INSTRUCTIONS FOR THE TASK: Range to output from the entries below: the line containing "引き出された芋の香りと黒糖の甘さが際" through the line containing "令和5年5月発出分（製薬）". Set it down exactly, ends included, nothing else.

Saved data entries:
..............................
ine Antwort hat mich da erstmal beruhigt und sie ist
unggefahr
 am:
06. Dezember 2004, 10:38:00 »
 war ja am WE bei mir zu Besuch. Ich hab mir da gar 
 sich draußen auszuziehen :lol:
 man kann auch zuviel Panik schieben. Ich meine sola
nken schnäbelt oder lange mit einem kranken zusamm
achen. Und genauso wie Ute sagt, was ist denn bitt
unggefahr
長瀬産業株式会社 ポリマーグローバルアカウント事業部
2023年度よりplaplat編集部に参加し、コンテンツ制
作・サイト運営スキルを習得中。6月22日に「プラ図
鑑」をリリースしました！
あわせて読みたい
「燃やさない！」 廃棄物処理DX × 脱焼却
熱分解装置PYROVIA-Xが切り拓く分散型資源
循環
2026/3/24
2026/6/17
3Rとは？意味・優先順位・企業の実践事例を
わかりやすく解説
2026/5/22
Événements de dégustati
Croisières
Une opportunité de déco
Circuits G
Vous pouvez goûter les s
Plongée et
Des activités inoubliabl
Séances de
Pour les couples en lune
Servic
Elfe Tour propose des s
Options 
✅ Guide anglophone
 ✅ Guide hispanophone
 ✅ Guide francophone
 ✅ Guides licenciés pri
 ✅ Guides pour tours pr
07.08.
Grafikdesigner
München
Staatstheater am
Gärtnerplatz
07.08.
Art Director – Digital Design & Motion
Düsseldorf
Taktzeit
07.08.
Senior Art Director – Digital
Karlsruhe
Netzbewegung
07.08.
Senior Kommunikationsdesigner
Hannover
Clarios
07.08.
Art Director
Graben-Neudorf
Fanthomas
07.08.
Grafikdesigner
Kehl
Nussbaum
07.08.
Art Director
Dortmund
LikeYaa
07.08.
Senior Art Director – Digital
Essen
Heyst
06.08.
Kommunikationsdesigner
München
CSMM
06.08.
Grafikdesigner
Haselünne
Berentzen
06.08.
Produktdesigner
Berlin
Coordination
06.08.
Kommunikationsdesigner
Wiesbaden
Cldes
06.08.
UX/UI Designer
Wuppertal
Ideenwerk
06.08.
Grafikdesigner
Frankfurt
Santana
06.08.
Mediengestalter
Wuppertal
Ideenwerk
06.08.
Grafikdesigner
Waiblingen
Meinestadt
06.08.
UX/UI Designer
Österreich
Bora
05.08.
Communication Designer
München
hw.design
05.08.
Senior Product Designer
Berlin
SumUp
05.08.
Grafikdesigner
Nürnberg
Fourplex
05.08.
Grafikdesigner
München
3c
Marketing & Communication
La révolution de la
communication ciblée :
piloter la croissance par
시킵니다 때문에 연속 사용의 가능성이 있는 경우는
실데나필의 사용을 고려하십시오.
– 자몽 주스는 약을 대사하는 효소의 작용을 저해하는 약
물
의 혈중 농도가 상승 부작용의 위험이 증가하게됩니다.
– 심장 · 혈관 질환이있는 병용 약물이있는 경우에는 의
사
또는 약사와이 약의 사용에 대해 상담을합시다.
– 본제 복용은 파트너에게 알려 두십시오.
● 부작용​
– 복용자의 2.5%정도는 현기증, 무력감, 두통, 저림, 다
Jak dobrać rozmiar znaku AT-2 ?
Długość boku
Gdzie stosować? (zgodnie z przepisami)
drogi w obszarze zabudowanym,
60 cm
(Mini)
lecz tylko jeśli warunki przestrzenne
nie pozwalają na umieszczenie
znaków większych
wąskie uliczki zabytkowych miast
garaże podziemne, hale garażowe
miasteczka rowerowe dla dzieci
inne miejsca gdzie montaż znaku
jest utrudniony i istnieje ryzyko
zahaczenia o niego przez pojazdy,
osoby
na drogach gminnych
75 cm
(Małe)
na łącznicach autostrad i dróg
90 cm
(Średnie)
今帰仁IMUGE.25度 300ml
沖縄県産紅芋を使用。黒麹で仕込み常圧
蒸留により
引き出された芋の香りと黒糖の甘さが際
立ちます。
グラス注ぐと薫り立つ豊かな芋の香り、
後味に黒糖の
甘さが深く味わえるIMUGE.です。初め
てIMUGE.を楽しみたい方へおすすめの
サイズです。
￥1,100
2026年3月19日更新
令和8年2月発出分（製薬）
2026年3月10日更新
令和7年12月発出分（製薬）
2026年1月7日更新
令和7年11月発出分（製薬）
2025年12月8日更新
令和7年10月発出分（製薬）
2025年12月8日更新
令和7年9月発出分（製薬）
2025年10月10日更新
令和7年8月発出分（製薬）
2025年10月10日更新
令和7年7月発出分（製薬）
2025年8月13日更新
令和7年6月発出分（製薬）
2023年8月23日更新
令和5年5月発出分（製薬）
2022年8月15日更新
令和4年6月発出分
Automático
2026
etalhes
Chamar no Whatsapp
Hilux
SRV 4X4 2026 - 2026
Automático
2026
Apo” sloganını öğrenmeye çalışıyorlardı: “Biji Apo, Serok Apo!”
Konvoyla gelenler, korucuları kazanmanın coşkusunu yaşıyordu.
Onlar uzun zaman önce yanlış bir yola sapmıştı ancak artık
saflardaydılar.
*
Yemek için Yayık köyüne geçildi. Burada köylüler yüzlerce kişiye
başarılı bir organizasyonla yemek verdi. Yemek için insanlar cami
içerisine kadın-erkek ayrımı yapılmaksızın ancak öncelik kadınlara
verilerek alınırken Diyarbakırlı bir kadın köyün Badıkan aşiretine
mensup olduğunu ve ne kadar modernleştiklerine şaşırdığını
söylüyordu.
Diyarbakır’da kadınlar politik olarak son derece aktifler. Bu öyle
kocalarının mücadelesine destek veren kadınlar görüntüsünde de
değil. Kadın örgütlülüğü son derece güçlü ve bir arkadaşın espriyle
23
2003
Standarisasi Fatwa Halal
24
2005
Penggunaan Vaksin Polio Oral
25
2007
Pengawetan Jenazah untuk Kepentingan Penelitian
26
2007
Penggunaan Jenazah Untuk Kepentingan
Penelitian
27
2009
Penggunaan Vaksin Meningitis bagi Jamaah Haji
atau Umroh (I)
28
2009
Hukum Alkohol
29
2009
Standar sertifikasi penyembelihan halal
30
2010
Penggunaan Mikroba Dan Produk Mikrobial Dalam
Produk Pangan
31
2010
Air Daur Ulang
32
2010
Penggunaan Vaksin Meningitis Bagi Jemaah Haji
..............................
TASK SOLUTION:
引き出された芋の香りと黒糖の甘さが際
立ちます。
グラス注ぐと薫り立つ豊かな芋の香り、
後味に黒糖の
甘さが深く味わえるIMUGE.です。初め
てIMUGE.を楽しみたい方へおすすめの
サイズです。
￥1,100
2026年3月19日更新
令和8年2月発出分（製薬）
2026年3月10日更新
令和7年12月発出分（製薬）
2026年1月7日更新
令和7年11月発出分（製薬）
2025年12月8日更新
令和7年10月発出分（製薬）
2025年12月8日更新
令和7年9月発出分（製薬）
2025年10月10日更新
令和7年8月発出分（製薬）
2025年10月10日更新
令和7年7月発出分（製薬）
2025年8月13日更新
令和7年6月発出分（製薬）
2023年8月23日更新
令和5年5月発出分（製薬）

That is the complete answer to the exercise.